Andreas Altergott wrote:
Hi,
Andrew Feren wrote:
Something like the following will give you better results.
my $pid;
if($pid = fork()) {
print(FOUT "running ($pid)\n");
wait();
} else {
open(FOR, '>>', 'C:\delme-kid.txt');
thread();
close(FOR);
sleep(10);
exit(0);
}
Thanks for the suggestion, but I do not see why this should give better
results in combination with Win32::Daemon. As already described the
service will get a termination request as soon as the child terminates,
if you do use fork. Nevertheless I tested this and it did terminate the
service after one loop.
The termination request comes from the service control manager.
Probably it thinks the service terminated. This doesn't make sense.
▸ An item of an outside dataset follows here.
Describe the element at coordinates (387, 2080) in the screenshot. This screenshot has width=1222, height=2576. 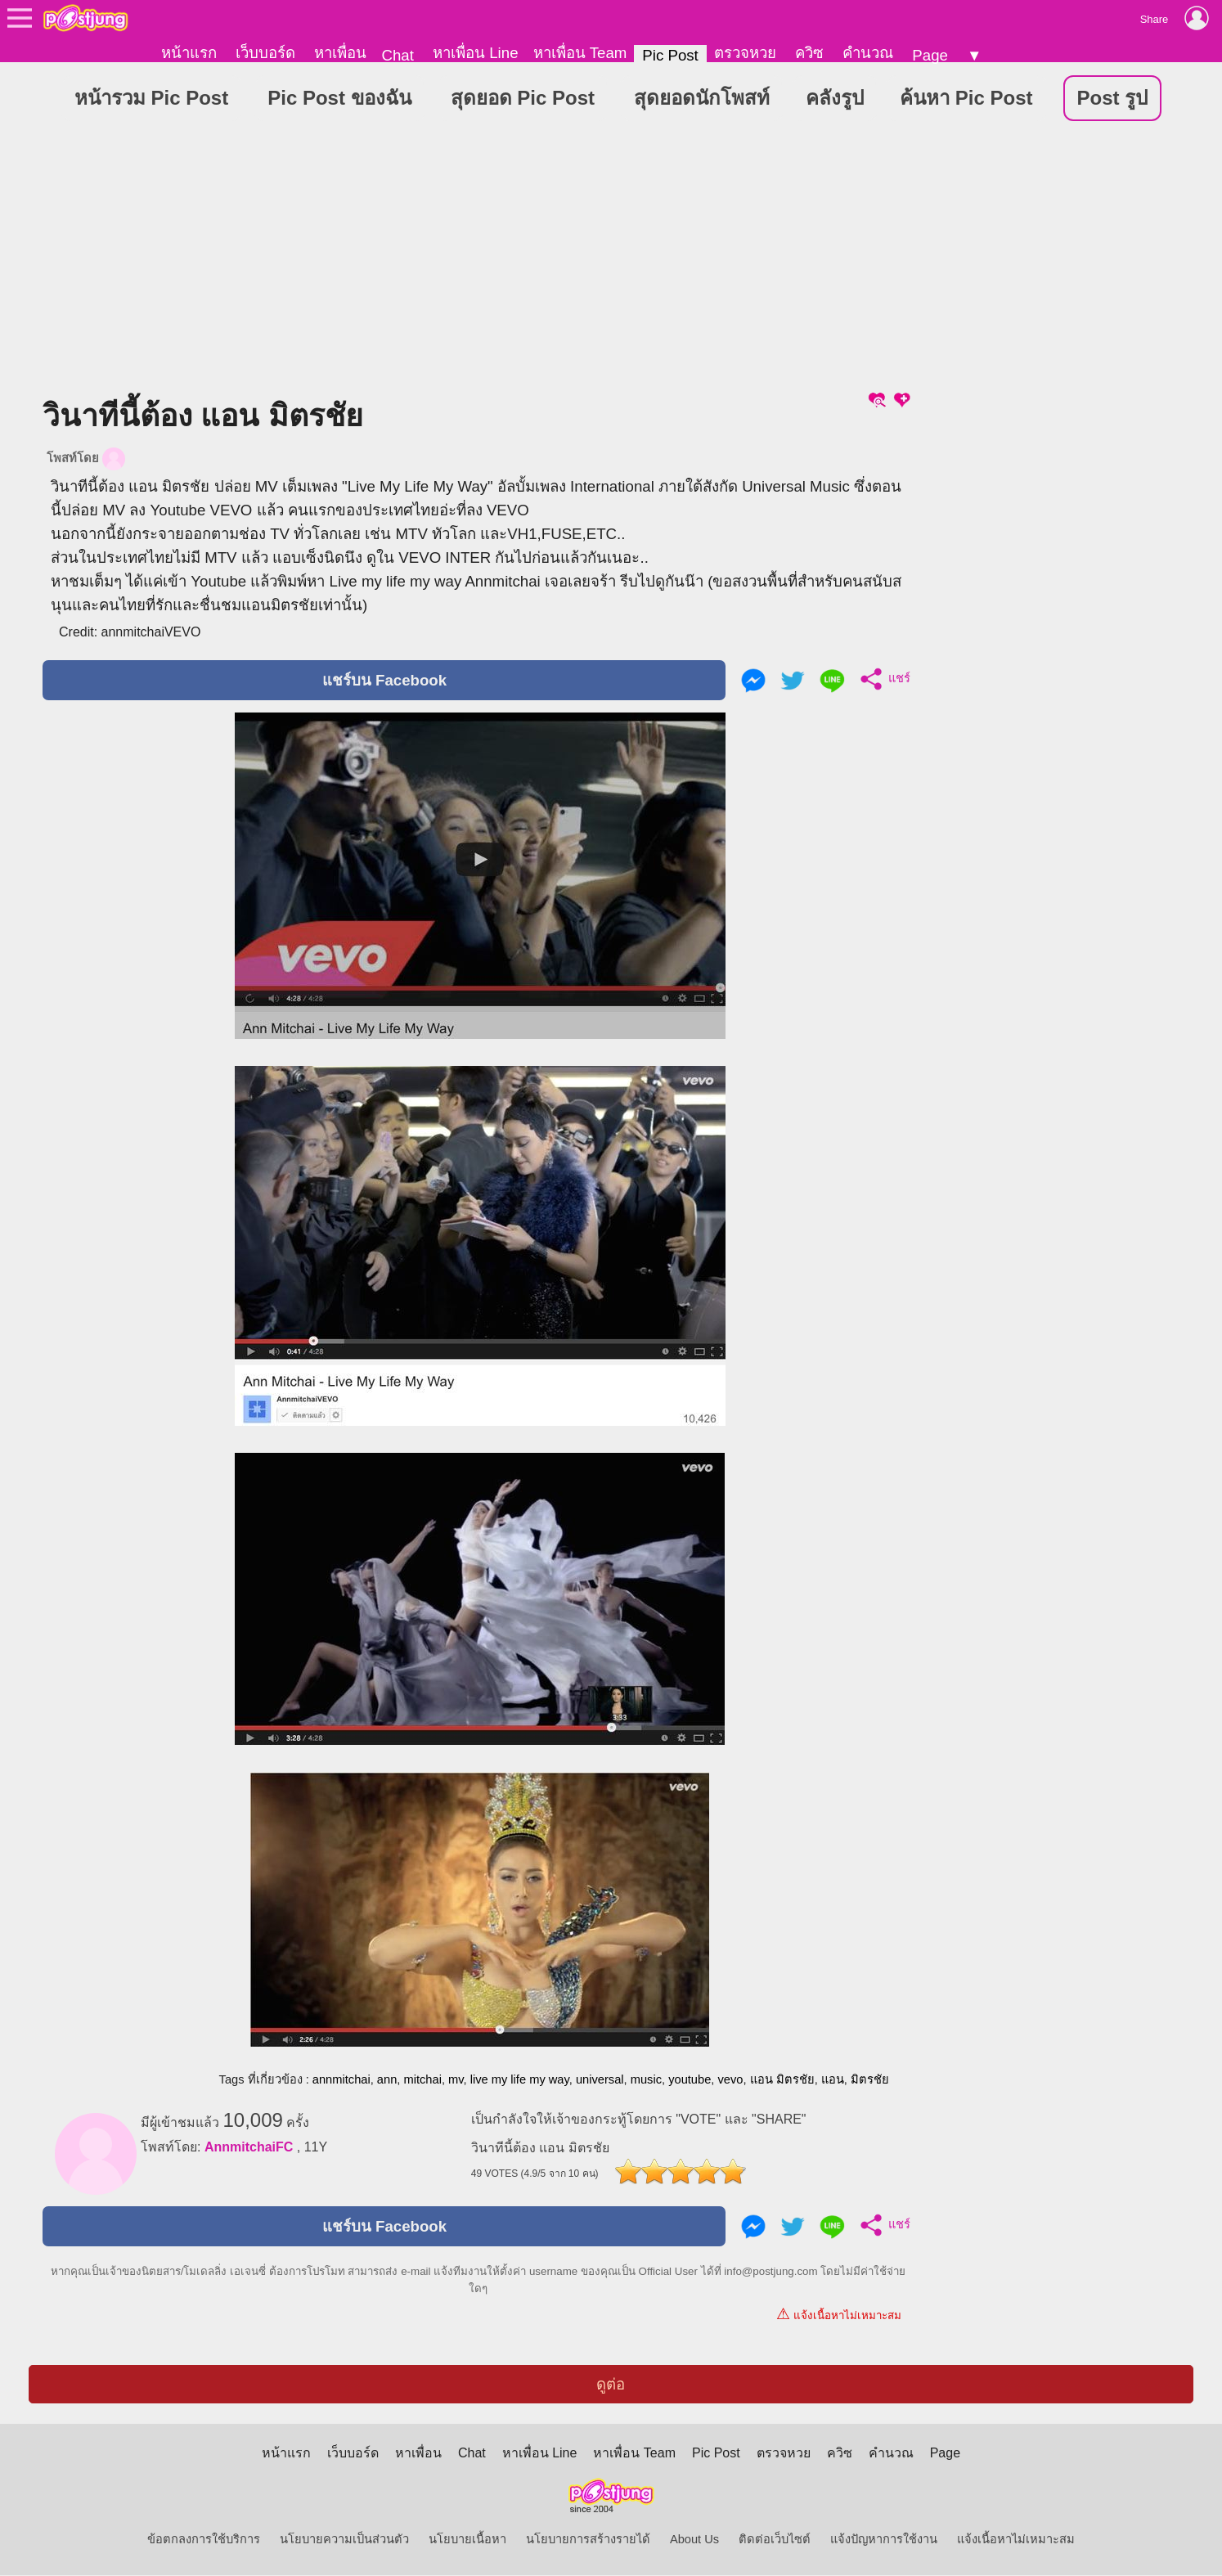 I see `ann` at that location.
Especially because it tries to tell a service to stop, which in its
opinion did already stop. Nevertheless it does so
Did you try the suggested change?
I tried very briefly to get Win32::Daemon working, but it didn't want to
work for me, so I can't speak to Win32::Daemon issues. That said your
original service is exiting after 10 seconds because the *parent* not
the child is calling exit. The child is returning immediately because
it has nothing to wait() for.
From the docs you cited (emphasis mine):
To the Perl program that called fork(), all this is designed to be
transparent. The *parent returns* from the fork() with a
*pseudo-process ID* that can be subsequently used in any process
manipulation functions; the /*child returns*/ from the fork() with a
/*value of |0|*/ to signify that it is the child pseudo-process.
The service control manager has every right to think the service is
terminated. You terminate it when you exit after a 10 second wait.